__Exercise description__
Only lines below containing the string "massgravar" should be counted; please give that count by itself.

__Supplied records__
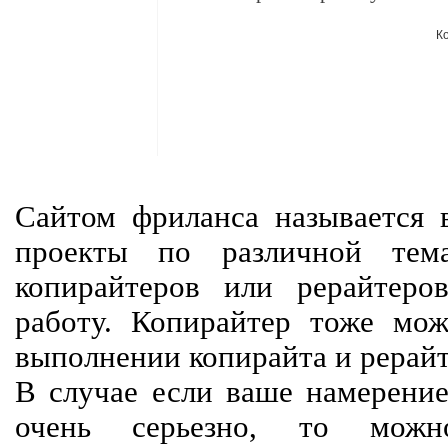
К
Сайтом фриланса называется в
проекты по различной тем
копирайтеров или рерайтеро
работу. Копирайтер тоже мож
выполнении копирайта и рерайт
В случае если ваше намерение
очень серьезно, то мож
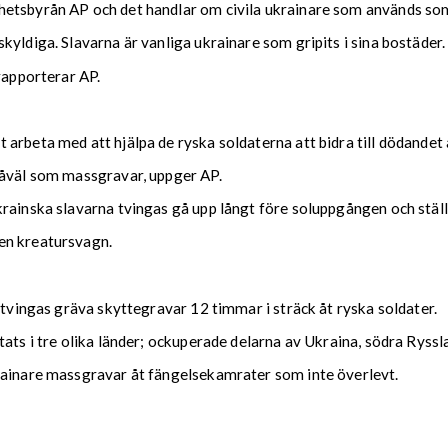
hetsbyrån AP och det handlar om civila ukrainare som används som
yldiga. Slavarna är vanliga ukrainare som gripits i sina bostäder.
rapporterar AP.
arbeta med att hjälpa de ryska soldaterna att bidra till dödandet 
såväl som massgravar, uppger AP.
rainska slavarna tvingas gå upp långt före soluppgången och ställs
en kreatursvagn.
 tvingas gräva skyttegravar 12 timmar i sträck åt ryska soldater.
ats i tre olika länder; ockuperade delarna av Ukraina, södra Ryssl
rainare massgravar åt fängelsekamrater som inte överlevt.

__Answer box__
2